How to parse a string into std::map and validate its format?

Question

I'd like to parse a string like "{{0, 1}, {2, 3}}" into a std::map. I can write a small function for parsing a string using <regex> library, but I have no idea how to check whether a given string is in a valid format. How can I validate the format of a string?

#include <list>
#include <map>
#include <regex>
#include <iostream>

void f(const std::string& s) {
  std::map<int, int> m;
  std::regex p {"[\\[\\{\\(](\\d+),\\s*(\\d+)[\\)\\}\\]]"};
  auto begin = std::sregex_iterator(s.begin(), s.end(), p);
  auto end = std::sregex_iterator();
  for (auto x = begin; x != end; ++x) {
    std::cout << x->str() << '\n';
    m[std::stoi(x->str(1))] = std::stoi(x->str(2));
  }
  std::cout << m.size() << '\n';
}

int main() {
  std::list<std::string> l {
    "{{0, 1},   (2,    3)}",
    "{{4,  5, {6, 7}}" // Ill-formed, so need to throw an excpetion.
  };
  for (auto x : l) {
    f(x);
  }
}

NOTE: I don't feel obliged to use regex to solve this problem. Any kind of solutions, including some ways validating and inserting at once by subtracting substrings, will be appreciated.

Answer 1

It might be a little too much, but if you have boost at your hands you can use boost-spirit to do the job for you. An advantage might be, that the solution is easily extendible to parse other kind of maps, like std::map<std::string, int> for example.

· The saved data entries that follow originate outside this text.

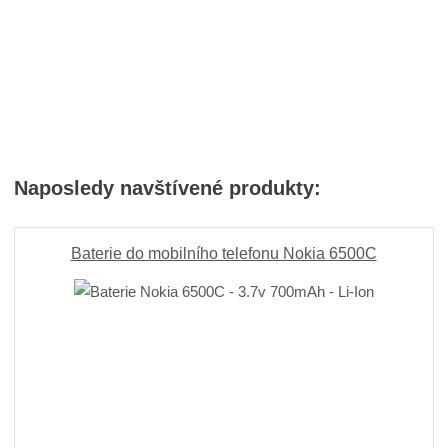
Naposledy navštívené produkty:
Baterie do mobilního telefonu Nokia 6500C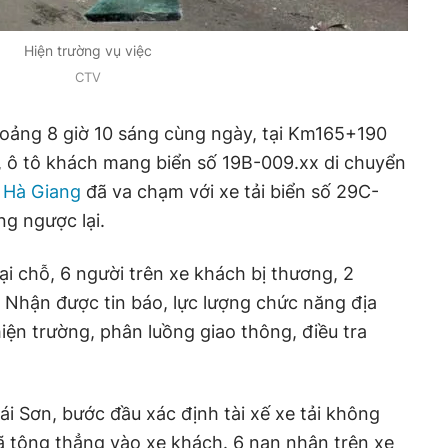
Hiện trường vụ việc
CTV
hoảng 8 giờ 10 sáng cùng ngày, tại Km165+190
, ô tô khách mang biển số 19B-009.xx di chuyển
-
Hà Giang
đã va chạm với
xe tải biển số 29C-
ng ngược lại.
tại chỗ, 6 người trên xe khách bị thương, 2
 Nhận được tin báo, lực lượng chức năng địa
ện trường, phân luồng giao thông, điều tra
 Sơn, bước đầu xác định tài xế xe tải không
ã tông thẳng vào xe khách. 6 nạn nhân trên xe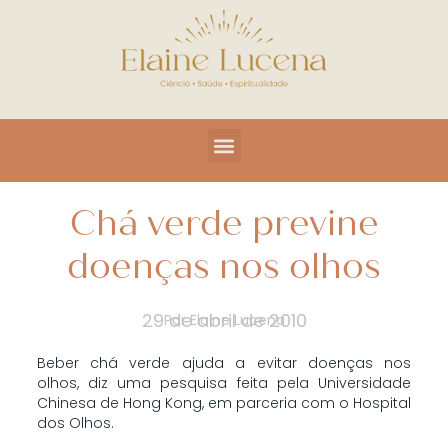
Chá verde previne
doenças nos olhos
29 de abril de 2010
Por
Elaine Lucena
Beber chá verde ajuda a evitar doenças nos
olhos, diz uma pesquisa feita pela Universidade
Chinesa de Hong Kong, em parceria com o Hospital
dos Olhos.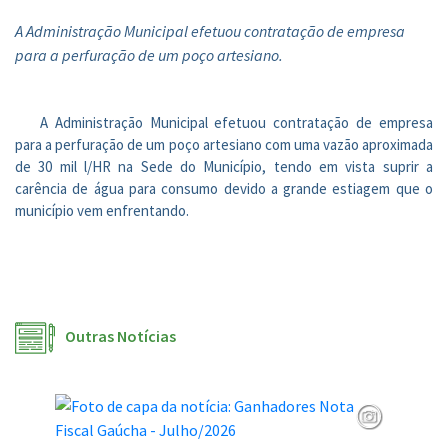
A Administração Municipal efetuou contratação de empresa
para a perfuração de um poço artesiano.
A Administração Municipal efetuou contratação de empresa
para a perfuração de um poço artesiano com uma vazão aproximada
de 30 mil l/HR na Sede do Município, tendo em vista suprir a
carência de água para consumo devido a grande estiagem que o
município vem enfrentando.
Outras Notícias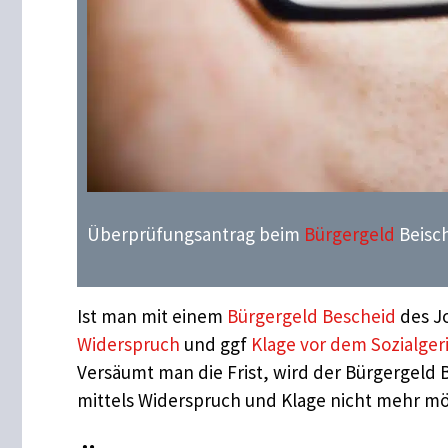
Überprüfungsantrag beim
Bürgergeld
Beisch
Ist man mit einem
Bürgergeld Bescheid
des Jo
Widerspruch
und ggf
Klage vor dem Sozialger
Versäumt man die Frist, wird der Bürgergeld B
mittels Widerspruch und Klage nicht mehr mög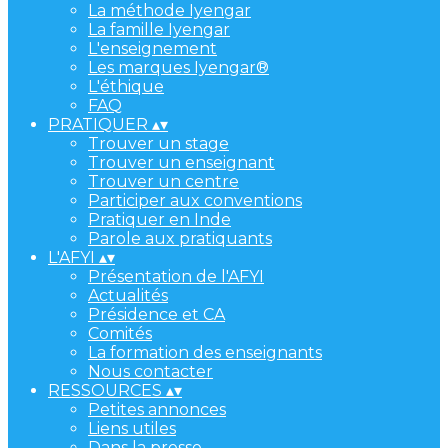
La méthode Iyengar
La famille Iyengar
L'enseignement
Les marques Iyengar®
L'éthique
FAQ
PRATIQUER
▴
▾
Trouver un stage
Trouver un enseignant
Trouver un centre
Participer aux conventions
Pratiquer en Inde
Parole aux pratiquants
L'AFYI
▴
▾
Présentation de l'AFYI
Actualités
Présidence et CA
Comités
La formation des enseignants
Nous contacter
RESSOURCES
▴
▾
Petites annonces
Liens utiles
Dans la presse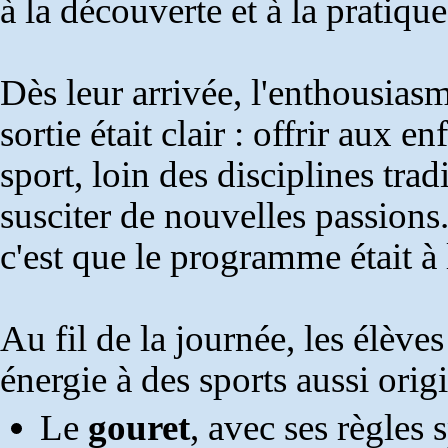
à la découverte et à la pratique
Dès leur arrivée, l'enthousiasm
sortie était clair : offrir aux
sport, loin des disciplines trad
susciter de nouvelles passions.
c'est que le programme était à 
Au fil de la journée, les élèves
énergie à des sports aussi orig
Le
gouret
, avec ses règles 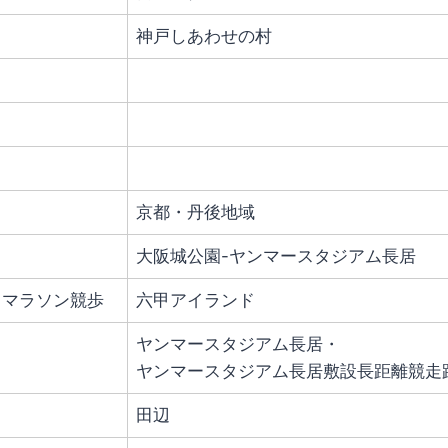
神戸しあわせの村
京都・丹後地域
大阪城公園-ヤンマースタジアム長居
フマラソン競歩
六甲アイランド
ヤンマースタジアム長居・
ヤンマースタジアム長居敷設長距離競走
田辺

Another advantage, that shouldn't be underestimated is that boost-spirit leaves you with sane exceptions in case the string doesn't satisfy your grammar. It is quite hard to achieve this with a hand written solution.

The place where the error occurs is also given by boost-spirit, so that you might backtrack to this place.

#include <map>
#include <boost/spirit/include/qi.hpp>
#include <boost/spirit/include/phoenix_operator.hpp>
#include <boost/spirit/include/phoenix_stl.hpp>
#include <boost/fusion/adapted/std_pair.hpp>

template <typename Iterator, typename Skipper>
struct mapLiteral : boost::spirit::qi::grammar<Iterator, std::map<int,int>(), Skipper>
{
    mapLiteral() : mapLiteral::base_type(map)
    {
        namespace qi = boost::spirit::qi;
        using qi::lit;

        map = (lit("{") >> pair >> *(lit(",") >> pair) >> lit("}"))|(lit("{") >> lit("}"));
        pair = (lit("{") >> boost::spirit::int_ >> lit(",") >> boost::spirit::int_ >> lit("}"));
    }

    boost::spirit::qi::rule<Iterator, std::map<int, int>(), Skipper> map;
    boost::spirit::qi::rule<Iterator, std::pair<int, int>(), Skipper> pair;
};

std::map<int,int> parse(const std::string& expression, bool& ok)
{
    std::map<int, int>  result;
    try {
        std::string formula = expression;
        boost::spirit::qi::space_type space;
        mapLiteral<std::string::const_iterator, decltype(space)> parser;
        auto b = formula.begin();
        auto e = formula.end();
        ok = boost::spirit::qi::phrase_parse(b, e, parser, space, result);
        if (b != e) {
            ok = false;
            return std::map<int, int>();
        }
        return result;
    }
    catch (const boost::spirit::qi::expectation_failure<std::string::iterator>&) {
        ok = false;
        return result;
    }
}


int main(int argc, char** args)
{
    std::vector<std::pair<std::map<int, int>,std::string>> tests = {
        {{ },"{  \t\n}"},
        {{{5,2},{2,1}},"{ {5,2},{2,1} }"},
        {{},"{{2, 6}{}}"} // Bad food
    };
    for (auto iter :tests)
    {
        bool ok;
        auto result = parse(iter.second, ok);
        if (result == iter.first)
        {
            std::cout << "Equal:" << std::endl;
        }
    }
}

Answer 2

Since Han mentioned in his comments that he would like to wait for further ideas, I will show an additional solution.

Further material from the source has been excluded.